When I woke, there was bright, endless sunshine. The canoe bobbed leisurely in the water. My head spun. I reached for the Winchester but it was gone. I remembered the river, the forever cold that had seeped into my bones. I figured the gun must be somewhere in the river. I raised my head and the barbed wire in my veins vibrated from my ankle to my shoulder. My head fell back to the cold boat floor. There was a new pack, smaller than the last, stuffed to the brim. The Remington was carefully placed underneath it. It was still bitter cold, I felt it on my face, but my clothes were dry and warm. My hands were wrapped in soft, thick gloves. My right arm was in a sling and my leg was numb.
“Last night,” I said, my voice hoarse, I strained and turned to face Audrey, but there was just an empty seat.

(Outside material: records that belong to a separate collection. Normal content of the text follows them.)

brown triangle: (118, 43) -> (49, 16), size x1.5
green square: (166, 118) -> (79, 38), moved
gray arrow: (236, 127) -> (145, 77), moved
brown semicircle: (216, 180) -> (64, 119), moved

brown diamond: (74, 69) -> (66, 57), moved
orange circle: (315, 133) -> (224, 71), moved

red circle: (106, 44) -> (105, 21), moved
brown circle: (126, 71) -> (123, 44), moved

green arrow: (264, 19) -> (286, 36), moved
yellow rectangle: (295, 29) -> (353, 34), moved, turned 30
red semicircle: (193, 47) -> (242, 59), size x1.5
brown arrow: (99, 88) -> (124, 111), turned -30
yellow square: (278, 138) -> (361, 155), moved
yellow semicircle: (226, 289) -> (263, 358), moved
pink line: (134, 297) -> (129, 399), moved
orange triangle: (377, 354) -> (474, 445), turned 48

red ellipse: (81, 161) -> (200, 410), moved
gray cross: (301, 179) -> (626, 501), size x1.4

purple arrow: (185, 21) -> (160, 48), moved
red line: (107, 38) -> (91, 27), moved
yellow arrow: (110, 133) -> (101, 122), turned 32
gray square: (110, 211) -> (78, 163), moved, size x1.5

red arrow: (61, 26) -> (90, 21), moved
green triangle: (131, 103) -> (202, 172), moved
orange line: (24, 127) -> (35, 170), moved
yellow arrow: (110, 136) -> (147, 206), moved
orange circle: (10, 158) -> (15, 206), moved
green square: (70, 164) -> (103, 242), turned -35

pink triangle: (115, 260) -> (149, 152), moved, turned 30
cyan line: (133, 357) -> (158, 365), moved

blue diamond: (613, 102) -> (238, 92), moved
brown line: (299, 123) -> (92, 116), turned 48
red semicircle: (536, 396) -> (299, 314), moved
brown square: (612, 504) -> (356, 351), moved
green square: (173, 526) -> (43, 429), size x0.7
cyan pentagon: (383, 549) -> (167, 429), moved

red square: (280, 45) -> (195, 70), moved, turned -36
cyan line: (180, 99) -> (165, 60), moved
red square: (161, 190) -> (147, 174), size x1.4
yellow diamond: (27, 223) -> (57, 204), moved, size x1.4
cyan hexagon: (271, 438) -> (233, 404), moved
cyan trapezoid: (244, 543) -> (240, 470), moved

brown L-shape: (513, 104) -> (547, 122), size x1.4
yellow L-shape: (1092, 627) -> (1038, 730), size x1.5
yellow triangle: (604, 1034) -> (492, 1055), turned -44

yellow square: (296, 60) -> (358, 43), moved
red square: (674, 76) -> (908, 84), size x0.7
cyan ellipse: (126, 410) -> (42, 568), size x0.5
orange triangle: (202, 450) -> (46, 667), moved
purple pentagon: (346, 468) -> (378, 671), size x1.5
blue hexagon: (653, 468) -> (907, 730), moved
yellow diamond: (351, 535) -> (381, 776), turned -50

In spite of the pain, I picked myself up and looked all around the canoe, the river. Audrey was gone. I sat in the middle of a wide, lazy section of river. The canoe was cocked sideways, drifting with the cold wind.
For a while, I had been afraid of the walking corpses—Heathens as many of us called them. But I fought them face-to-face and saw there was nothing to them. At that point, what terrified me was to be alone. Not alone in the land of Revelation, not alone in wandering the trackless waste, but to be without Audrey. For a brief moment she had been with me, and I deeply enjoyed and missed it. I noticed a piece of paper tied to the new pack. I reached forward and snapped it off the string.
Mostly, it was blank like the flat waters and the feeling in my leg. But Audrey had signed it, and just under the signature she wrote, “I love you.” I said it aloud to hear the words. It was the first time I’d said them as an adult. It was the first time anyone had ever told me. It was the best thing she could have given me.